What is needed. Set down every line from the one with "Taxes sur les" to the end of the entries, both ends included, exactly as it reads and without pictures.

Given entries.
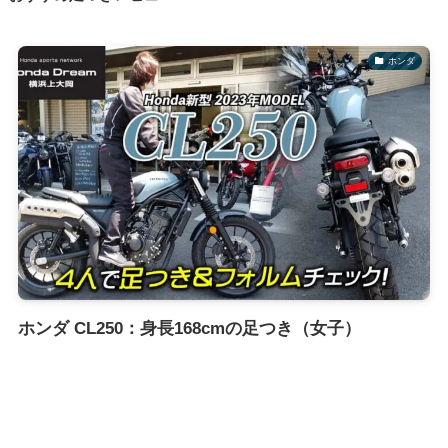
ホンダ
ホンダ CL250：身長168cmの足つき（女子）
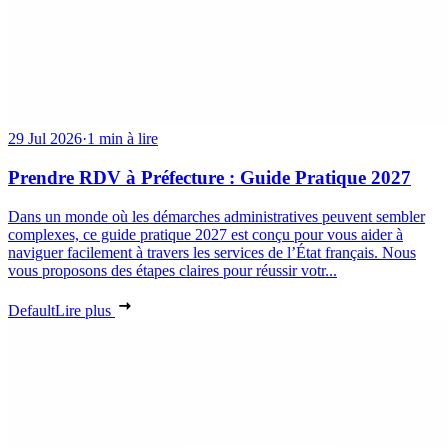
29 Jul 2026
·
1 min à lire
Prendre RDV à Préfecture : Guide Pratique 2027
Dans un monde où les démarches administratives peuvent sembler
complexes, ce guide pratique 2027 est conçu pour vous aider à
naviguer facilement à travers les services de l’État français. Nous
vous proposons des étapes claires pour réussir votr...
Default
Lire plus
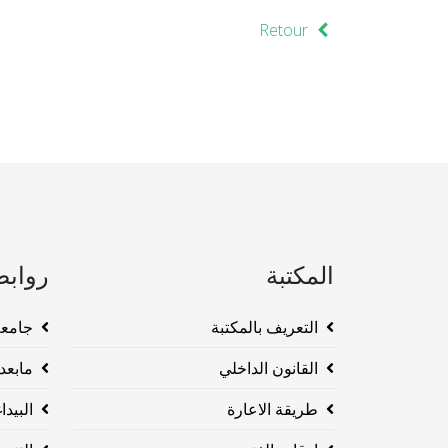
Retour
المكتبة
روابط
التعريف بالمكتبة
جامعة وهرا
القانون الداخلي
مابعد ا
طريقة الاعارة
البيداغو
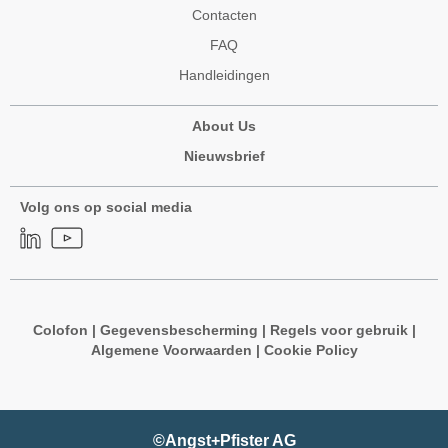
Contacten
FAQ
Handleidingen
About Us
Nieuwsbrief
Volg ons op social media
Colofon
|
Gegevensbescherming
|
Regels voor gebruik
|
Algemene Voorwaarden
|
Cookie Policy
©Angst+Pfister AG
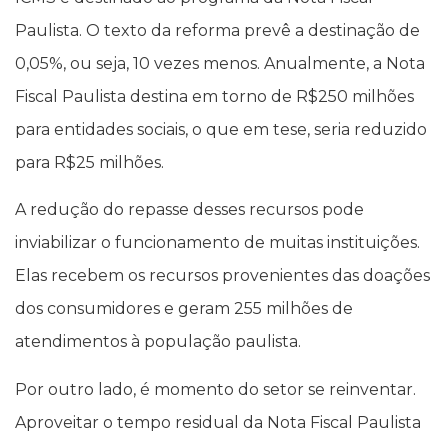
Paulista. O texto da reforma prevê a destinação de
0,05%, ou seja, 10 vezes menos. Anualmente, a Nota
Fiscal Paulista destina em torno de R$250 milhões
para entidades sociais, o que em tese, seria reduzido
para R$25 milhões.
A redução do repasse desses recursos pode
inviabilizar o funcionamento de muitas instituições.
Elas recebem os recursos provenientes das doações
dos consumidores e geram 255 milhões de
atendimentos à população paulista.
Por outro lado, é momento do setor se reinventar.
Aproveitar o tempo residual da Nota Fiscal Paulista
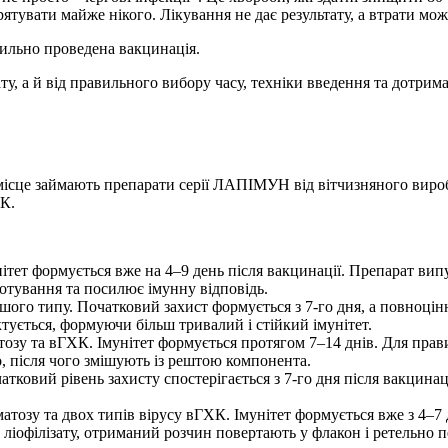
рятувати майже нікого. Лікування не дає результату, а втрати мо
ильно проведена вакцинація.
у, а й від правильного вибору часу, техніки введення та дотри
е місце займають препарати серії ЛАПІМУН від вітчизняного в
ХК.
т формується вже на 4–9 день після вакцинації. Препарат випус
отування та посилює імунну відповідь.
 типу. Початковий захист формується з 7-го дня, а повноцінни
ктується, формуючи більш тривалий і стійкий імунітет.
у та вГХК. Імунітет формується протягом 7–14 днів. Для прав
о, після чого змішують із рештою компонента.
вий рівень захисту спостерігається з 7-го дня після вакцинації
зу та двох типів вірусу вГХК. Імунітет формується вже з 4–7 
 ліофілізату, отриманий розчин повертають у флакон і ретельно 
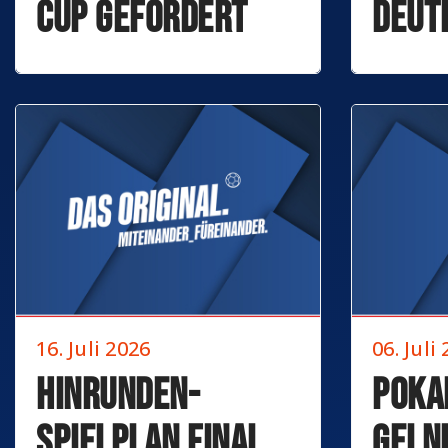
Cup gefordert
deut
16. Juli 2026
06. Juli
Hinrunden-
Poka
Spielplan final
Geln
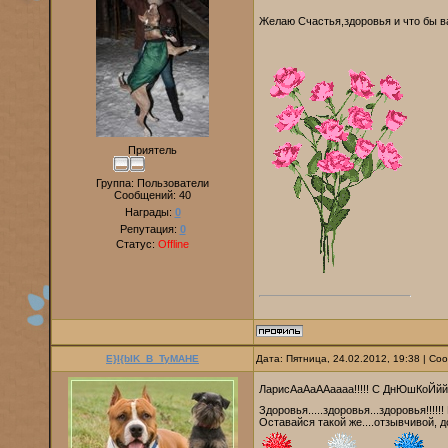
Желаю Счастья,здоровья и что бы 
Приятель
Группа: Пользователи
Сообщений:
40
Награды:
0
Репутация:
0
Статус:
Offline
E}I{bIK_B_TyMAHE
Дата: Пятница, 24.02.2012, 19:38 | С
ЛарисАаАаААаааа!!!!! С ДнЮшКоЙййй!!!
Здоровья.....здоровья...здоровья!!!!!
Оставайся такой же....отзывчивой, д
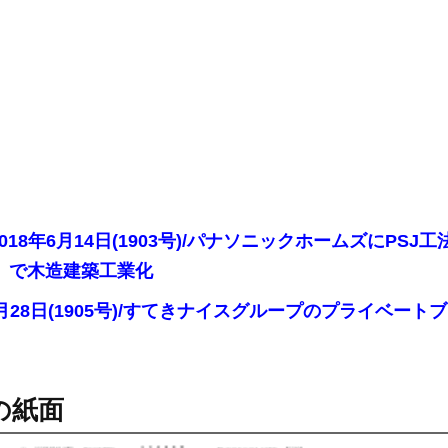
2018年6月14日(1903号)/パナソニックホームズにP
〟で木造建築工業化
年6月28日(1905号)/すてきナイスグループのプライベ
の紙面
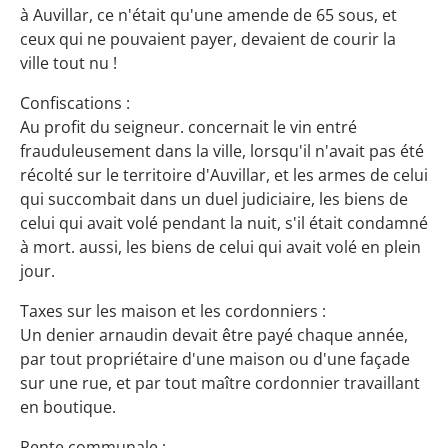
à Auvillar, ce n'était qu'une amende de 65 sous, et
ceux qui ne pouvaient payer, devaient de courir la
ville tout nu !
Confiscations :
Au profit du seigneur. concernait le vin entré
frauduleusement dans la ville, lorsqu'il n'avait pas été
récolté sur le territoire d'Auvillar, et les armes de celui
qui succombait dans un duel judiciaire, les biens de
celui qui avait volé pendant la nuit, s'il était condamné
à mort. aussi, les biens de celui qui avait volé en plein
jour.
Taxes sur les maison et les cordonniers :
Un denier arnaudin devait être payé chaque année,
par tout propriétaire d'une maison ou d'une façade
sur une rue, et par tout maître cordonnier travaillant
en boutique.
Rente communale :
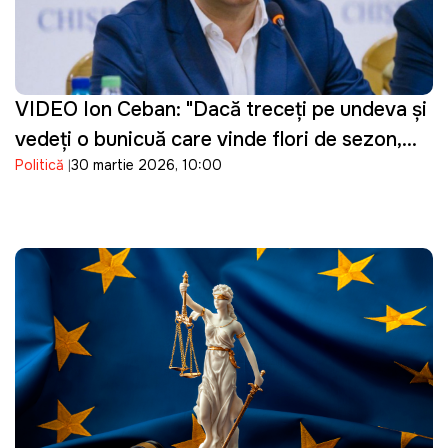
VIDEO Ion Ceban: "Dacă treceți pe undeva și
vedeți o bunicuță care vinde flori de sezon,
Politică
30 martie 2026, 10:00
cumpărați un buchet"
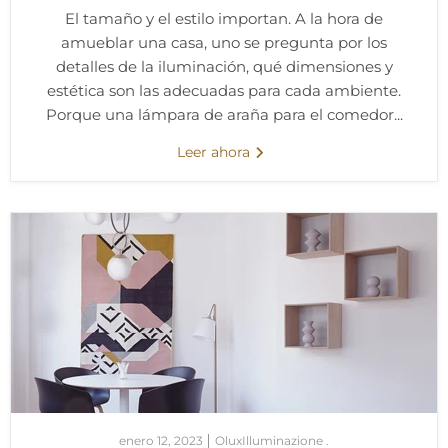
El tamaño y el estilo importan. A la hora de
amueblar una casa, uno se pregunta por los
detalles de la iluminación, qué dimensiones y
estética son las adecuadas para cada ambiente.
Porque una lámpara de araña para el comedor...
Leer ahora
enero 12, 2023
OluxIlluminazione .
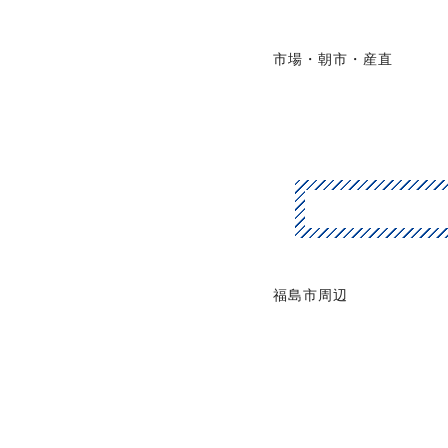
市場・朝市・産直
福島市周辺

Written reply.
Taxes sur les maison et les cordonniers :
Un denier arnaudin devait être payé chaque année,
par tout propriétaire d'une maison ou d'une façade
sur une rue, et par tout maître cordonnier travaillant
en boutique.
Rente communale :
VIDEO Ion Ceban: "Dacă treceți pe undeva și
vedeți o bunicuță care vinde flori de sezon,
Politică
30 martie 2026, 10:00
cumpărați un buchet"
El tamaño y el estilo importan. A la hora de
amueblar una casa, uno se pregunta por los
detalles de la iluminación, qué dimensiones y
estética son las adecuadas para cada ambiente.
Porque una lámpara de araña para el comedor...
Leer ahora
enero 12, 2023
OluxIlluminazione .
市場・朝市・産直
福島市周辺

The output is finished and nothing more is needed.